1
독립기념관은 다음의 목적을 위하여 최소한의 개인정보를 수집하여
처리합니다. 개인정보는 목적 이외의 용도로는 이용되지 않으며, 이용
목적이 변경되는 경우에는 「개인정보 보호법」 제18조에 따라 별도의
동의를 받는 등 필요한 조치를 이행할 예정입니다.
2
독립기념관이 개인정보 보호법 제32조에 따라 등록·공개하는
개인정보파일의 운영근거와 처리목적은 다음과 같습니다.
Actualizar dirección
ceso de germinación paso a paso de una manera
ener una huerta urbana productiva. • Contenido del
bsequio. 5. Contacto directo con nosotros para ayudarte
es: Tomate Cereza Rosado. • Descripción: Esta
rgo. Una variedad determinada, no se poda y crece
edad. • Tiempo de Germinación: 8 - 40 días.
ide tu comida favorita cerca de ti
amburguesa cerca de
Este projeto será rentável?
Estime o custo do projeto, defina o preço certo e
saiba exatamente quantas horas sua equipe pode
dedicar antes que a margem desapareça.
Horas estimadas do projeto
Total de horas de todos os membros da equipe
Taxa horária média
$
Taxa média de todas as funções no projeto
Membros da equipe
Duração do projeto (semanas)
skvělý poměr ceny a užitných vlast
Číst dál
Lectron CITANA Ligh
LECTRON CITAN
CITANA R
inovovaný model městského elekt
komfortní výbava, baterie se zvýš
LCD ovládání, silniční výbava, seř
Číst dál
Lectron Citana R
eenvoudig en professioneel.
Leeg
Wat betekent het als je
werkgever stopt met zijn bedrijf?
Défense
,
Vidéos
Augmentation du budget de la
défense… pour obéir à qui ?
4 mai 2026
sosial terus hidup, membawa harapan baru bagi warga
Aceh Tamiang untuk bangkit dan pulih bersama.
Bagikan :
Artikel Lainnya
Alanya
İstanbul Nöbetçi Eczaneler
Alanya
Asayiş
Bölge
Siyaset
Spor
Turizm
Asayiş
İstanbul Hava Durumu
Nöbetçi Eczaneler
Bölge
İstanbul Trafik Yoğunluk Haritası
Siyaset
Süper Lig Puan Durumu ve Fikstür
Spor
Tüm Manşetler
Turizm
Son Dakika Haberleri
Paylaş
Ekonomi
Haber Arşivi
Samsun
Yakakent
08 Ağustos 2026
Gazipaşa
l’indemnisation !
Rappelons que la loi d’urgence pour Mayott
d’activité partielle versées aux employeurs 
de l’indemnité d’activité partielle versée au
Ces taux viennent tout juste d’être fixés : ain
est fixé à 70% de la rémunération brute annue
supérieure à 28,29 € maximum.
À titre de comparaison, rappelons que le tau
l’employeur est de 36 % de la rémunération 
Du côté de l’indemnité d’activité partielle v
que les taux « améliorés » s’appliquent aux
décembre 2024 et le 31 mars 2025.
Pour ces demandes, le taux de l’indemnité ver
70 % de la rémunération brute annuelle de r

-------------------------

In the listing above, find each line with the word "İstanbul" and copy it.

İstanbul Nöbetçi Eczaneler
İstanbul Hava Durumu
İstanbul Trafik Yoğunluk Haritası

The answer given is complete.